Amid increasing pressure to manage costs and maintain profitability within our agricultural landscapes, there are several key practices producers can implement to help increase biodiversity:
- Apply the Soil Health Principles:
- Know your context
- Minimize disturbance
- Cover or armor the soil
- Keep living roots in the ground as close to year-round as possible
- Increase biodiversity
- Integrate livestock
- Plant more cover crops — Diverse cover crop (multispecies) mixtures and ‘food plots' are among the best ways to increase biodiversity both above and below ground.
- Consider intercropping or strip cropping to reduce pest and disease pressure associated with monocultures.
- Diversify crop rotations — Producers may discover opportunities to incorporate small grains, legumes, forage crops, or specialty crops into existing systems.
- Use adaptive grazing practices to keep livestock moving across the landscape while protecting selected areas during nesting seasons for grassland birds. Audubon’s “Bird Friendly Beef” label provides a unique opportunity for direct marketing into environmentally conscious consumer markets.

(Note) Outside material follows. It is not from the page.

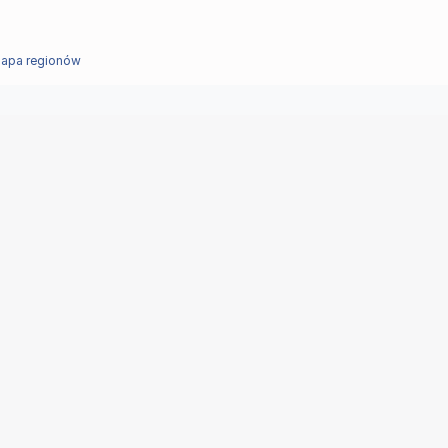
apa regionów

- Plant prairie meadow buffers and restore habitat — Conservation and agroforestry programs may also assist producers interested in establishing fruit and nut-bearing shrubs and trees beneficial to birds, pollinators, and wildlife. Pollinator Partnership, Ducks Unlimited, and Quail Forever are examples of programs supporting these efforts.
- Incorporate composts and biological inoculants thoughtfully — Whether through compost extracts, seed inoculants, effective microorganisms, or indigenous microorganism collections, biological amendments may help support microbial diversity and nutrient cycling during early years of transition. As with any input, replicated test strips and careful observation remain important.

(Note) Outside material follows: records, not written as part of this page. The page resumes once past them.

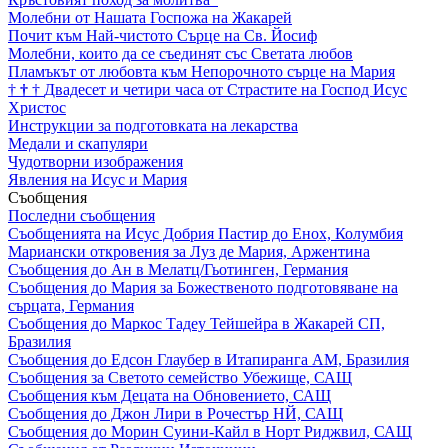
Молебни от Нашата Госпожа на Жакарей
Почит към Най-чистото Сърце на Св. Йосиф
Молебни, които да се съединят със Светата любов
Пламъкът от любовта към Непорочното сърце на Мария
†
†
†
Двадесет и четири часа от Страстите на Господ Исус
Христос
Инструкции за подготовката на лекарства
Медали и скапуляри
Чудотворни изображения
Явления на Исус и Мария
Съобщения
Последни съобщения
Съобщенията на Исус Добрия Пастир до Енох, Колумбия
Мариански откровения за Луз де Мария, Аржентина
Съобщения до Ан в Мелатц/Гьотинген, Германия
Съобщения до Мария за Божественото подготовяване на
сърцата, Германия
Съобщения до Маркос Тадеу Тейшейра в Жакарей СП,
Бразилия
Съобщения до Едсон Глаубер в Итапиранга АМ, Бразилия
Съобщения за Светото семейство Убежище, САЩ
Съобщения към Децата на Обновението, САЩ
Съобщения до Джон Лири в Рочестър НЙ, САЩ
Съобщения до Морин Суини-Кайл в Норт Риджвил, САЩ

Increasingly, producers are also utilizing biological soil assessments such as PLFA (Phospholipid Fatty Acid Analysis), soil respiration testing, and newer genomic sequencing tools to better understand the broad functional groups present within their soils. These tools can help identify whether soils are dominated by bacterial or fungal communities, assess biological activity, and guide management decisions intended to support greater ecosystem function.
When we work to increase biodiversity, there are compounding ecological and economic benefits. Healthy ecosystems tend to become more resilient, productive, and efficient over time because management practices increasingly support the biological functions upon which agriculture ultimately depends — strengthening resilience, productivity, and long-term agricultural prosperity.